The context sensitivity of C’s grammar

eliben · on May 2, 2011

Cool to see this posted here. Just for completeness: this article is part 2 of the one here: http://eli.thegreenplace.net/2007/11/24/the-context-sensitiv..., so if the issue interests you, start with that one.

yan · on May 2, 2011

Thanks for the great blog; always make sure to get to it first in my reader.

acqq · on May 2, 2011

An advice to those who like OP first encounter these topics: try to gain the historical perspective, you'll understand everything much better. Find the sources of the original C compilers, marvel that they are probably smaller than the Yacc and Lex (at least that's how I remember them) and then understand that both Yacc and Lex were never needed for these C compilers. You learn about Yacc and Lex in the school more because of their "educational value" than because they are easiest tools to make a C compiler or parser.

As the original authors wrote the compiler the result of not having the context free grammar was just having a few lines of the code more. Their goal was certainly not an academic "parser" purity. Parsing is one of quite uninteresting parts when you're making UNIX and C some 40 yeas ago.

sedachv · on May 2, 2011

Amateurs use parser-generators.

Professionals write recursive-descent parsers.

Real men code finite state machines by hand: http://galileo.phys.virginia.edu/classes/551.jvn.fall01/fsm....

But seriously, the mystery and ignorance that continues to surround Yacc to this day needs to be fought. If you're using Yacc, you're doing it wrong. As far as parser-generators go, it is totally obsolete, and even when it wasn't, it was the wrong choice for almost all parsing problems. I learned this one day when someone recoded a Yacc-based parser I wrote in recursive-descent style, and it was less lines of code than my specification.

If you need to write a really simple, or a really complicated, parser, recursive-descent is usually the way to go. You might try Henry Baker's META (http://home.pipeline.com/~hbaker1/Prag-Parse.html) as a first alternative. If you really, really feel the need for a parser-generator, take a look at parsing expressions grammars/packrat parsers: http://pdos.csail.mit.edu/~baford/packrat/

But the real lesson here is to design your syntax to be easy to parse and manipulate in the first place. C's grammar is the clearest testament to how little thought Dennis Ritchie put into the design of C.

ZoFreX · on May 2, 2011

I have an interest in making parsers, but all mine so far are either hacks or made with ANTLR. Does this fall under "doing it wrong"? (I presume the answer is yes) How would you recommend I go about learning how to do it right?

sedachv · on May 2, 2011

ANTLR is one of the parser generators that makes Yacc obsolete. So you're doing something right. (I personally think ANTLR is too complicated.)

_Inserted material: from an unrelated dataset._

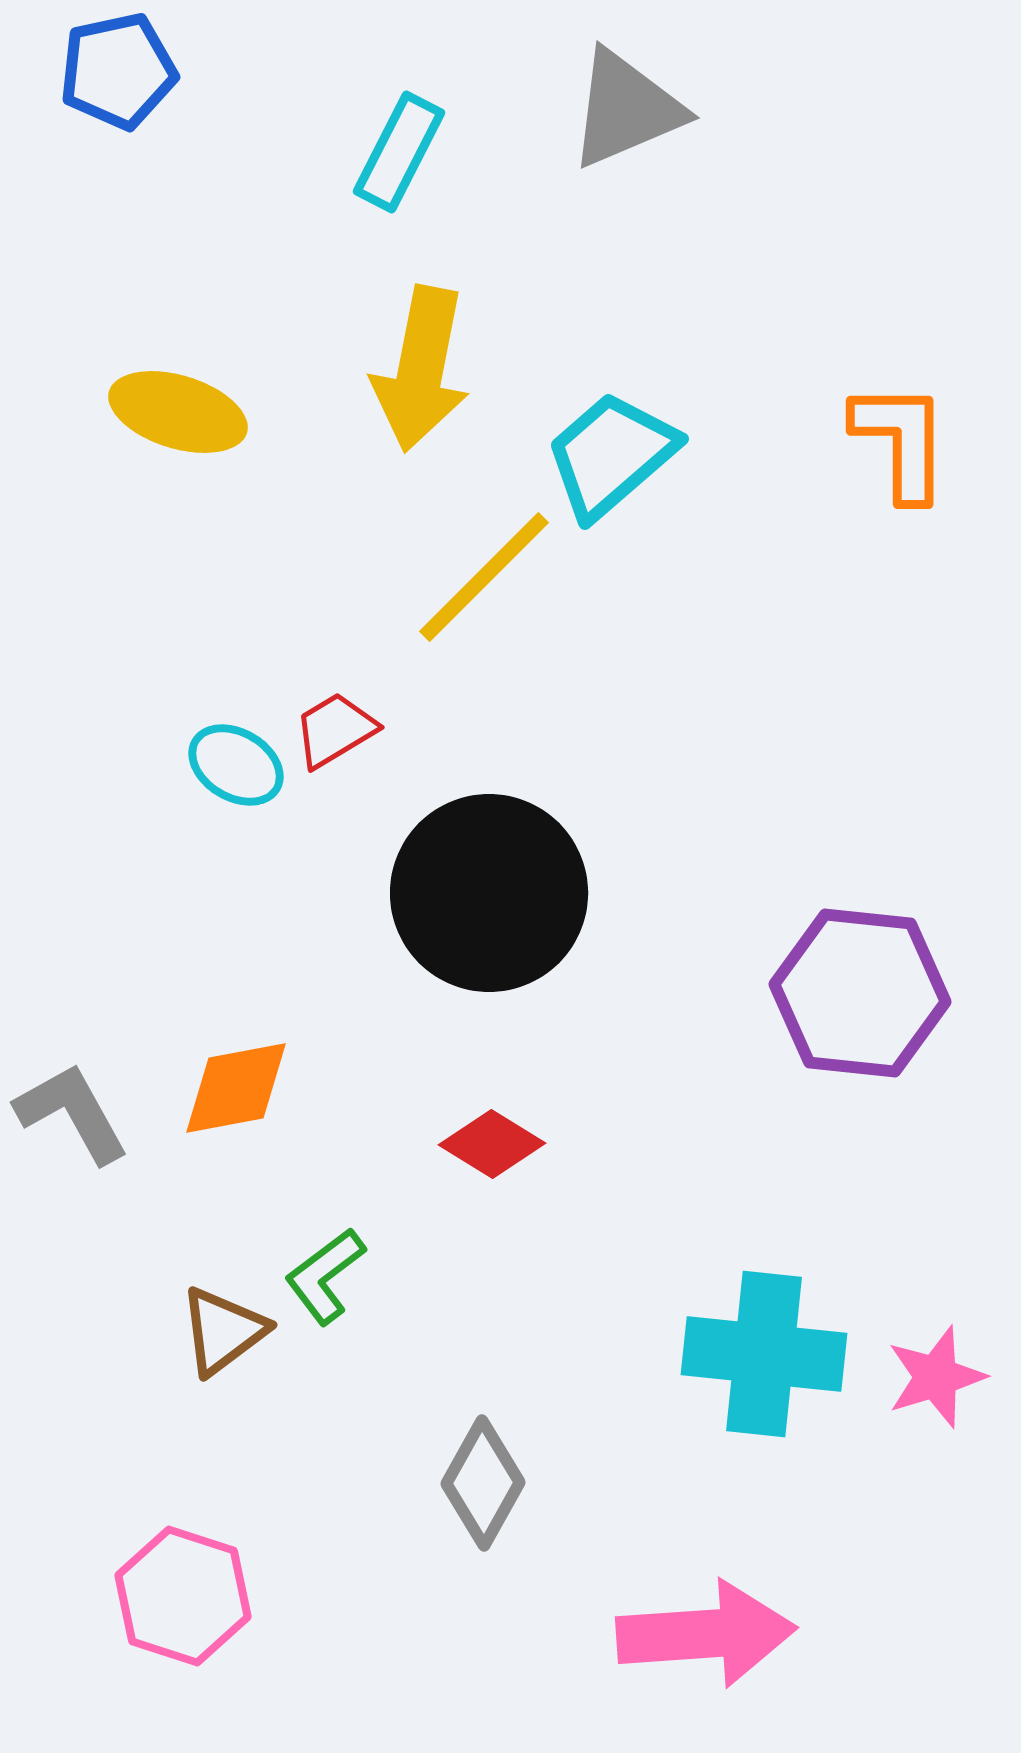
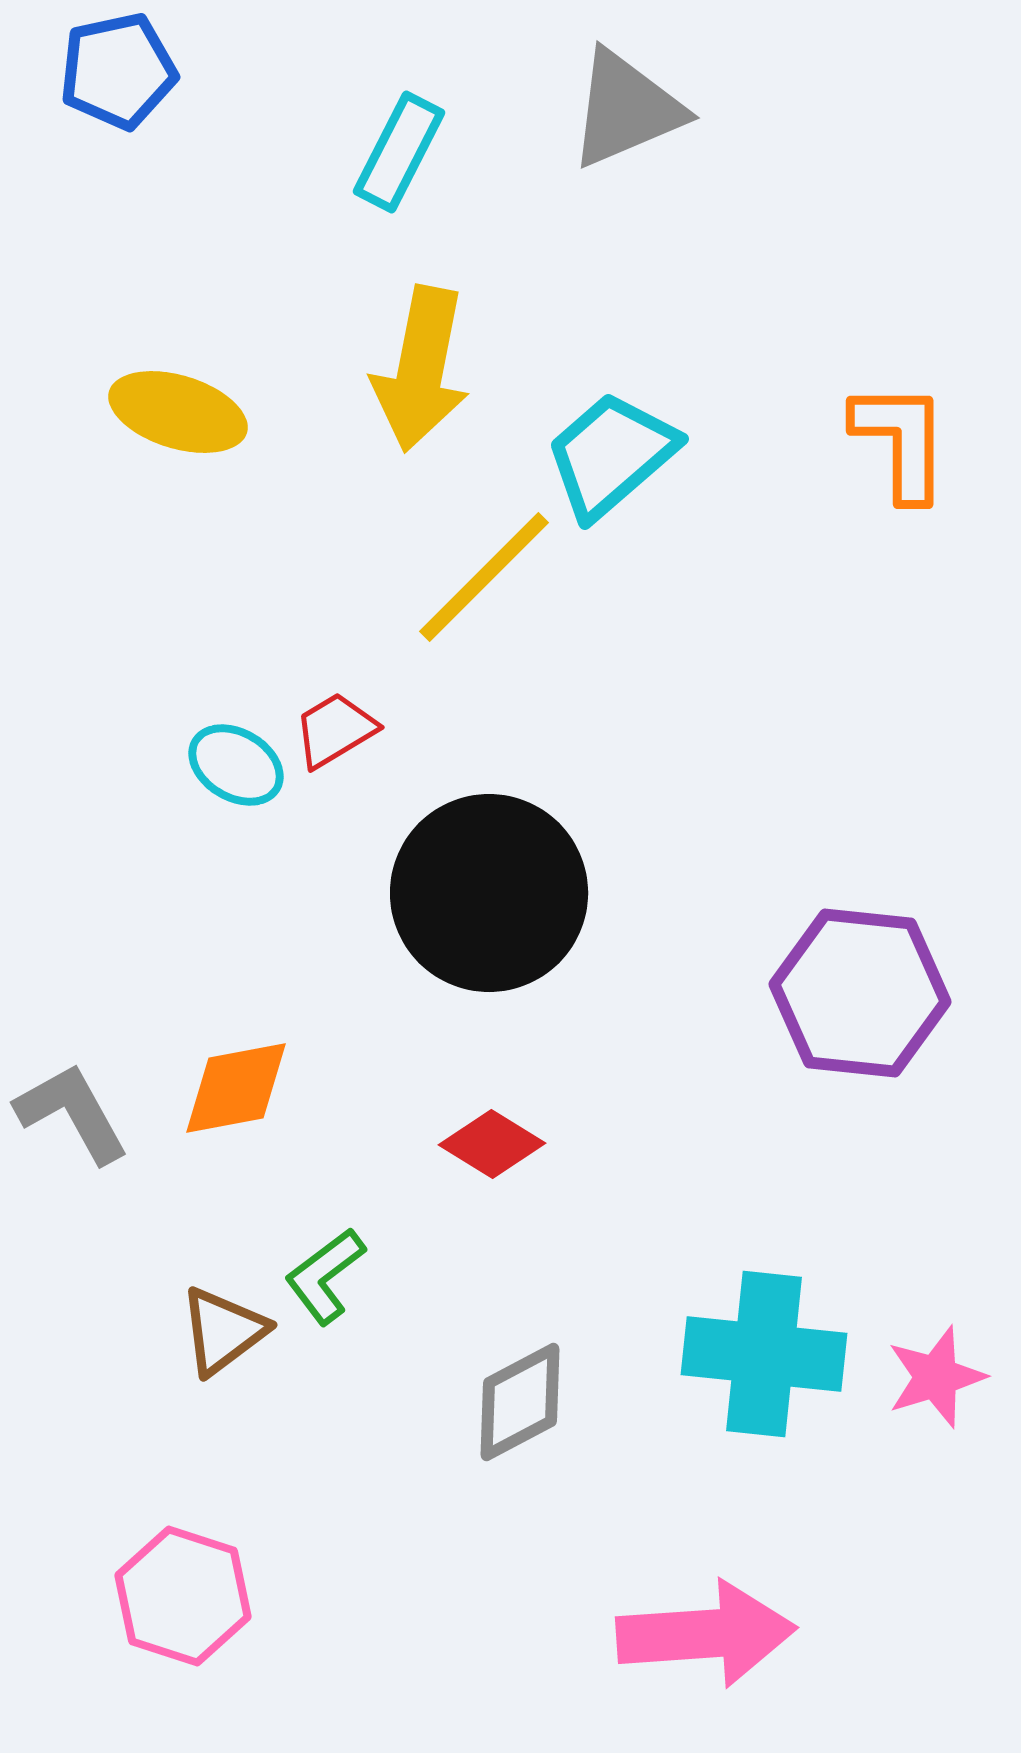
gray diamond: moved 37 px right, 81 px up; rotated 33 degrees clockwise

I've tried working with other parser generators, but I always keep coming back to hand-coded recursive descent. The biggest advantage IMO is that they're both easier to debug, and can be made to report errors in input much better than parser-generator generated ones.

acqq · on May 2, 2011

Just don't "make parsers." Make something that does something, better than some other software. Parser is just a piece of that what you make. Once you have the goal, to make the parser piece, use whatever you like, but produce the results you wanted. That's how you really learn something.

ZoFreX · on May 3, 2011

Thanks for the condescending advice... one of the last parsers I wrote was for a website with 125,000 active users, they are far from the be-all and end-all for me.

eliben · on May 2, 2011

I agree completely about Lex & Yacc, and this is the conclusion I came to at the end of the article. Yacc (leaving Lex out for a moment, since it's a different story) is being taught for its interesting educational value, but once in the wild, you just find that most real-world compilers don't use it.

Regarding historical perspective, unfortunately it isn't so easy to gain. I actually consulted a lot of comp.compiler discussions from the early 1990s, but most links in them point to various non-existent FTP sites :-/

acqq · on May 2, 2011

Do you a favor and search the net for the oldest preserved sources of C compilers and UNIX. Then take a look at them, especially how concise they are. I'd enjoy reading your post about that experience. :)

eliben · on May 2, 2011

Since you appear to be knowledgeable in these matters, perhaps you could point out to such a source :)

FWIW I did mention 'tcc' in the article, the "tiny c compiler" with rather compact and clean source code, probably smaller than the code for Bison

acqq · on May 2, 2011

The full Unix V source is here as tar:

http://unixarchive.tliquest.net/PDP-11/Distributions/researc...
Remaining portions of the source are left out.